What he wasn’t expecting was more than 350 patients needing intense care all at once.

“Not only were volumes picking up, but patients in this area have co-morbidities such as diabetes and kidney issues, problems they live with until they are exposed to the virus,” he said. “With those other medical issues, as COVID progresses, patients get sicker and sicker.”

Wiseman said it didn’t take long to realize he wasn’t in Charlottesville anymore.

“There’s no comparison. It’s the same disease process, for sure, but as far as numbers, the challenges [at UVa] weren’t that high,” he said.

“With so many patients, it’s not easy to practice what we consider good medicine, giving each patient individual attention and providing that high level of personal care. That’s because it’s a constant game of figuring out what the problems are, how many patients you have, who needs what type of care and trying to work around it.”

For the hospital staff, the military teams were godsends.

“My role is to do what I can to help those frontline nurses and doctors who are going in there every day and the people who are patients who are sometimes in there for two months with no visitation and no contact with their family,” Anaya said.

“It’s hard on them and it’s hard on our staff because some of them are very sick and they’ve lost loved ones to the very same disease. They know how serious it is. Others don’t know that there is a loved one in the hospital with them or that they may never see them again,” she said.

“This is a community where we were treating literally whole families who were admitted and who had already lost a parent or a brother or a sister,” Wiseman said. “You’re taking care of a patient knowing they had already lost a family member and are concerned about getting out themselves. You really feel for that patient and know this has been a big impact on their lives.”

“When this first started, it was terror for some of our people to walk into that room, knowing they won’t come out for a while and what’s going on in there,” Anaya said. “It’s difficult to walk through those doors and come out 14 hours later.”

Both Anaya and Wiseman say taking precautions against the virus, such as wearing masks and keeping distance, helps them out by decreasing the number of patients.
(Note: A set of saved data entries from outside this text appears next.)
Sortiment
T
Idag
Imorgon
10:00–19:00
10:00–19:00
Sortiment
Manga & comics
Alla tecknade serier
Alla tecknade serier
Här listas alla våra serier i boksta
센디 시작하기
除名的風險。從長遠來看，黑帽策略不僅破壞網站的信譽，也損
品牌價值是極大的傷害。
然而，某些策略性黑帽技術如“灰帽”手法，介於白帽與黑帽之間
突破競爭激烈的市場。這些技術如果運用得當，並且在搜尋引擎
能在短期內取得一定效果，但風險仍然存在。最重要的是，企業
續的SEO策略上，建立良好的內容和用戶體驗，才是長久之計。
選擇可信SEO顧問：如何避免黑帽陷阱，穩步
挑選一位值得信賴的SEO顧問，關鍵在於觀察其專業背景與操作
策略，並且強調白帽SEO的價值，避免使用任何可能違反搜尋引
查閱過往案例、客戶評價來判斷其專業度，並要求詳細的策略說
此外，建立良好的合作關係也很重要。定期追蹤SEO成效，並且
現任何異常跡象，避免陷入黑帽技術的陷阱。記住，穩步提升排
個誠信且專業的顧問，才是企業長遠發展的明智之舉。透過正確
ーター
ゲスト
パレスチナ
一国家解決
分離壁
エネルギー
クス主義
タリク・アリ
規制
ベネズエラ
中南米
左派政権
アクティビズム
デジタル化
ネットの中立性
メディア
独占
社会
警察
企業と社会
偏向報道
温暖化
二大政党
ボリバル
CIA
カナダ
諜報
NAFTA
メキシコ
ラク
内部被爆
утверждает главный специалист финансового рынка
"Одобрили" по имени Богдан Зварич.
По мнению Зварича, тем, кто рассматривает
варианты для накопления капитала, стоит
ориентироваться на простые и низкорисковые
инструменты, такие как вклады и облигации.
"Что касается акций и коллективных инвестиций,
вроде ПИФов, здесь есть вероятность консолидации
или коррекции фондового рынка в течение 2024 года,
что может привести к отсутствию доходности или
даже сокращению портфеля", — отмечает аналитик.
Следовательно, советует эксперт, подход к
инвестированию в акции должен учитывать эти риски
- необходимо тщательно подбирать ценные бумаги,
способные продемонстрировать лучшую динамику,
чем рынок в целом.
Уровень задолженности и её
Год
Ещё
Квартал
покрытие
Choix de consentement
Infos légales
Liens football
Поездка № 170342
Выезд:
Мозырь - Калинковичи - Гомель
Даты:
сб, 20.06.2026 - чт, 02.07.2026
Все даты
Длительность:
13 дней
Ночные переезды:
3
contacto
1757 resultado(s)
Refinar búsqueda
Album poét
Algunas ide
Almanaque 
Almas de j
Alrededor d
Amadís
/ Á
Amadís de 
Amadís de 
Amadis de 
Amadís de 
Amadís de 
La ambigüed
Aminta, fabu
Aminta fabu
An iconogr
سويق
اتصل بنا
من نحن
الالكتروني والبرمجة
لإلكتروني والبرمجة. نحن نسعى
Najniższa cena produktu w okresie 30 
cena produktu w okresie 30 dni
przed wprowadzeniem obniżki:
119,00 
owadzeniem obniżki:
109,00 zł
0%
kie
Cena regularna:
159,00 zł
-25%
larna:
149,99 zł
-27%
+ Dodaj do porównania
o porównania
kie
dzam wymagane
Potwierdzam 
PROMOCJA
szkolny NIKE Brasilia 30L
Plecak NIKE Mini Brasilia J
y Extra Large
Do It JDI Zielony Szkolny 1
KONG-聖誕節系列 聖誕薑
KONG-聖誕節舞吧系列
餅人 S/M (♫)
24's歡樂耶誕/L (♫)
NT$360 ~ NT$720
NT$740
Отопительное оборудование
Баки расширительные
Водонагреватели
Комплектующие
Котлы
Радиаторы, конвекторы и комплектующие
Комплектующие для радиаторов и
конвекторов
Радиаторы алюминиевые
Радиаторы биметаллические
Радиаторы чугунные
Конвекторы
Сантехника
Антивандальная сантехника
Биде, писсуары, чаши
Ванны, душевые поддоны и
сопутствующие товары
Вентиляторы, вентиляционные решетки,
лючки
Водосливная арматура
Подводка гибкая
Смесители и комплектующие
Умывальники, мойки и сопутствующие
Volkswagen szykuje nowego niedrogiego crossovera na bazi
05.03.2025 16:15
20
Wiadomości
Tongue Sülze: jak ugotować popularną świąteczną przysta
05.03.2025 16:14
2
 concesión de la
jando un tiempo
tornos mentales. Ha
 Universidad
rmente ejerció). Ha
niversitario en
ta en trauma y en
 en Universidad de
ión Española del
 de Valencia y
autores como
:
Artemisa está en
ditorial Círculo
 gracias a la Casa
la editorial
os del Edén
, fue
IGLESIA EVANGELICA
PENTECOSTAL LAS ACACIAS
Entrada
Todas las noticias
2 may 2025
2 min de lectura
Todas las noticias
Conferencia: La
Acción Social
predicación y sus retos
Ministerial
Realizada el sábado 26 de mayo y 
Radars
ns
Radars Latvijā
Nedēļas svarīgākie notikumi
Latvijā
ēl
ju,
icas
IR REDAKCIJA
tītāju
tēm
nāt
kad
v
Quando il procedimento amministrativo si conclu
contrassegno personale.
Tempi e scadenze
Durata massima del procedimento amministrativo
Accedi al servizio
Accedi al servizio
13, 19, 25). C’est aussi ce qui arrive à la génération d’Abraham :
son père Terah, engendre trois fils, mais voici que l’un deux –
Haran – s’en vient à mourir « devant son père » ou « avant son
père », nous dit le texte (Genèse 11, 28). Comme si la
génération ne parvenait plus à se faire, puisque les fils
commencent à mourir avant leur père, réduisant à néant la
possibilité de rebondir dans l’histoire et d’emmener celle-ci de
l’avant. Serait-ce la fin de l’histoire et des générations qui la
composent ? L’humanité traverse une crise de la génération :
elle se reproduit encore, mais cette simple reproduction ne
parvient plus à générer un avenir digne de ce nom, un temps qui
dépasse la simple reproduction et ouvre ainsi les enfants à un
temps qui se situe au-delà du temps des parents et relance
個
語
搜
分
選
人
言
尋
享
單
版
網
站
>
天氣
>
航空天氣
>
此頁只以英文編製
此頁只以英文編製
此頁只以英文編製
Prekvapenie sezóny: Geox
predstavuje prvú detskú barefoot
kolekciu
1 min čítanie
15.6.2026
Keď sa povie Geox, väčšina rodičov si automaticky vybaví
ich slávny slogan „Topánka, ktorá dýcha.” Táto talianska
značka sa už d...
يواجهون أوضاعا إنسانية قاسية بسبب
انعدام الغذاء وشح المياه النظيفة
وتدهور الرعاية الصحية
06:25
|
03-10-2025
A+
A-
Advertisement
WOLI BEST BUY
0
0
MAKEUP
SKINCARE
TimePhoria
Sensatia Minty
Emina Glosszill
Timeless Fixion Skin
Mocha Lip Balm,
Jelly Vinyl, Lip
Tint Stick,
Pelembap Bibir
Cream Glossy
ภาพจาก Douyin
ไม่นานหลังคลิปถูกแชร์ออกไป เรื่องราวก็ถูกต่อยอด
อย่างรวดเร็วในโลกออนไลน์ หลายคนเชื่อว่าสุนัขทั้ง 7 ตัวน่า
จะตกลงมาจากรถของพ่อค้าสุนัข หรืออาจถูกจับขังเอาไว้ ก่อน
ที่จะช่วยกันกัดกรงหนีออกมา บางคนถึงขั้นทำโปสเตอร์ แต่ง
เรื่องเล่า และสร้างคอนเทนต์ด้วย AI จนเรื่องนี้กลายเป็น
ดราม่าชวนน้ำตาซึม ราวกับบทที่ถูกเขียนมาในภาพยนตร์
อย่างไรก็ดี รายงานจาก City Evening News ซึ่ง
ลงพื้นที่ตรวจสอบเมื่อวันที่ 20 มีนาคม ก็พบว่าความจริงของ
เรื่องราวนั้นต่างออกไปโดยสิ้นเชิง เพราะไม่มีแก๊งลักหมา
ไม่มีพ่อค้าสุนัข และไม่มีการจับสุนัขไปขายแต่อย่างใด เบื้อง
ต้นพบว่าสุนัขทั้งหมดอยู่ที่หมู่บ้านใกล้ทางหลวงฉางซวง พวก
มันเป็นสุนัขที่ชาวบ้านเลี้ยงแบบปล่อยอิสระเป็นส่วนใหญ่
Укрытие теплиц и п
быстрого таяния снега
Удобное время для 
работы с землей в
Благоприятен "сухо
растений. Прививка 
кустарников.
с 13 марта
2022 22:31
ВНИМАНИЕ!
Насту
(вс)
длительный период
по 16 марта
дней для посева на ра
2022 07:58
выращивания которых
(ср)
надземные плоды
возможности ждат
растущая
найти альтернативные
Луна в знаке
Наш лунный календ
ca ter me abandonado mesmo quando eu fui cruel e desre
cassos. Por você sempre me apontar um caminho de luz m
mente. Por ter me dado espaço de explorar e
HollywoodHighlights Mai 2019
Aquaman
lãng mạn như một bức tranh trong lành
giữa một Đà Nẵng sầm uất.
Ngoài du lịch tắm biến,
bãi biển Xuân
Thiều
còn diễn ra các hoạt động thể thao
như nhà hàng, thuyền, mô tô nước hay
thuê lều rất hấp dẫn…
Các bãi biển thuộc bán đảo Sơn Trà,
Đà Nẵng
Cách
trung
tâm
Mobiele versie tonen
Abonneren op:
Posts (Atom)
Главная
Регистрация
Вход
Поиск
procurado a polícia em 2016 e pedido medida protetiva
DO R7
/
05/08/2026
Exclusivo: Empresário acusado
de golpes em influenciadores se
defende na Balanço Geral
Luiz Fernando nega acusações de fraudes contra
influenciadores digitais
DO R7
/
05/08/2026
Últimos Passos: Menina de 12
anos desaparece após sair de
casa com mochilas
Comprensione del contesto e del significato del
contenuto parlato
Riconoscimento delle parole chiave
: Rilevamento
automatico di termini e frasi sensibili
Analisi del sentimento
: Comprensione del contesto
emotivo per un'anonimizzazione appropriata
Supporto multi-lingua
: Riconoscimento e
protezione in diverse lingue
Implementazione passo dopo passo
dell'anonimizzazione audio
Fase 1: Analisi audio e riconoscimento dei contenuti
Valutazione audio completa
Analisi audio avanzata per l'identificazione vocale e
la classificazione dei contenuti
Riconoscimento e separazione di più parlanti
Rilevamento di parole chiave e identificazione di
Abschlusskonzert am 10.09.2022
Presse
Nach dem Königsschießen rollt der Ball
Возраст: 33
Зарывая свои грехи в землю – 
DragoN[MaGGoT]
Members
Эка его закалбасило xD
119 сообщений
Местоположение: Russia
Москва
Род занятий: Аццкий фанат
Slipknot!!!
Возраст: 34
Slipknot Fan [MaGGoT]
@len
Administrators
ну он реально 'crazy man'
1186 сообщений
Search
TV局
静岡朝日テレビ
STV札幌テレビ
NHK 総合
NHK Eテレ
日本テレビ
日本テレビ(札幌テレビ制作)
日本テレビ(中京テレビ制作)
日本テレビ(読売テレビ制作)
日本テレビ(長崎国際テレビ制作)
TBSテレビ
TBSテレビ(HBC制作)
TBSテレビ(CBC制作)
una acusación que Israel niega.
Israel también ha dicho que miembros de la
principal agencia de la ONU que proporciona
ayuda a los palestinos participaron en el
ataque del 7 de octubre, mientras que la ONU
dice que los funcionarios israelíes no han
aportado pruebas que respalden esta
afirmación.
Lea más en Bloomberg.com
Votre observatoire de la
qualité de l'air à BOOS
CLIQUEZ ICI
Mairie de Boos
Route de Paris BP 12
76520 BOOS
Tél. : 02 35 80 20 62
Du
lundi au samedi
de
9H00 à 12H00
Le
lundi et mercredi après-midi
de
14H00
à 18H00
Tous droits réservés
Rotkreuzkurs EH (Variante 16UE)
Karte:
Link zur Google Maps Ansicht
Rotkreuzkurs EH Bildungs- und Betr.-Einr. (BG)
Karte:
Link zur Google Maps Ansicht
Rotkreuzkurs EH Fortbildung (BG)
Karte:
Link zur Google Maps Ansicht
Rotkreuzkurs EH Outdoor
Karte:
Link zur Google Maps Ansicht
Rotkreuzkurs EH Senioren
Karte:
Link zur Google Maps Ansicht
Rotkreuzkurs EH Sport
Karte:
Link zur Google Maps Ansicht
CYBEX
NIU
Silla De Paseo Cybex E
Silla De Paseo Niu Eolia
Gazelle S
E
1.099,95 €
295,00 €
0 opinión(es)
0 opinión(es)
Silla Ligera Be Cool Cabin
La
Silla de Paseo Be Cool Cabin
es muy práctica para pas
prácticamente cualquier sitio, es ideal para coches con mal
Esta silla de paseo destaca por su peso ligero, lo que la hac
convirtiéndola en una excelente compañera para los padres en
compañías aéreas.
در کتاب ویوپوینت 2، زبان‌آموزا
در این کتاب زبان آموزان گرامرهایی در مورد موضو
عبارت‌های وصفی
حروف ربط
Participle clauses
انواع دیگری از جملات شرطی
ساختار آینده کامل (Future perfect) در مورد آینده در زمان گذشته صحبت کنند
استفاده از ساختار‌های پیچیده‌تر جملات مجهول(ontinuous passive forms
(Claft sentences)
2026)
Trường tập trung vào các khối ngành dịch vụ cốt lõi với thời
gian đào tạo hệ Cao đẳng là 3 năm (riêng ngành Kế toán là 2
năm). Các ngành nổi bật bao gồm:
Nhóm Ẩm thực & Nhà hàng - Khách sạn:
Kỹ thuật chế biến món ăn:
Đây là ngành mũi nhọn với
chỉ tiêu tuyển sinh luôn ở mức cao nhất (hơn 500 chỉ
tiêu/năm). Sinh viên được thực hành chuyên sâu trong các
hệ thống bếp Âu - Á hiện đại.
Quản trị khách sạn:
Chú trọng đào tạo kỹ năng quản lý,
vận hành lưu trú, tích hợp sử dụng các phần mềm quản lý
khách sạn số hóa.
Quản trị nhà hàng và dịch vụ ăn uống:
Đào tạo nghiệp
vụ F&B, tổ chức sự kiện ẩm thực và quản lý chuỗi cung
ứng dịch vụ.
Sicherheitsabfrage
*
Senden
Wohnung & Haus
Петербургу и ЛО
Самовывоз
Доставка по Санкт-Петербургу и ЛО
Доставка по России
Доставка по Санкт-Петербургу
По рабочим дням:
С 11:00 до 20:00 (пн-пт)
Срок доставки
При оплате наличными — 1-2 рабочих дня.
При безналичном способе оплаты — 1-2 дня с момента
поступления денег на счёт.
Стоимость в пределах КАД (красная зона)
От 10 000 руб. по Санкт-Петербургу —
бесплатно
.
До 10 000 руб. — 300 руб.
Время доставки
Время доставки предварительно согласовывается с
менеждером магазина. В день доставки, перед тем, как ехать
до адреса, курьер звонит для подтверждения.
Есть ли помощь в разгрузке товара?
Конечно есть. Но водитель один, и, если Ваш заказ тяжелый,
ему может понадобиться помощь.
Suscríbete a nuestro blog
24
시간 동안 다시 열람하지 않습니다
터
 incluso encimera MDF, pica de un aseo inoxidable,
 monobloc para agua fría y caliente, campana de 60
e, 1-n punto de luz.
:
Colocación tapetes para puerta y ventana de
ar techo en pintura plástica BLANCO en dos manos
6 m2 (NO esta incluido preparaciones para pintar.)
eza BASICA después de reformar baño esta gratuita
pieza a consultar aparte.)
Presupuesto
“Because it’s not tangible, people seem to not take it seriously or they get complacent,” Anaya said. “We thought we had this beat. It went away for a little bit and we let our guard down and it came back. It’s out there. These are the consequences.”

“People need to continue to do what they’re being asked to do. Wear masks, keep a distance between them,” Wiseman said. “This is not something you want to get, and that cannot be said enough. Simply because you haven’t had it doesn’t mean is it’s not still happening. If you have the ability to make it not happen, you should.”

For Wiseman, his family back in Crozet helps him through the crazy days.

“I have the two coolest kids and the most amazing wife in the world. Thankfully, we have tools that help keep me connected with family and friends,” he said. “I feel good about the fact that I was able to step up and help. This community has done some pretty amazing things to get through what they need to do.”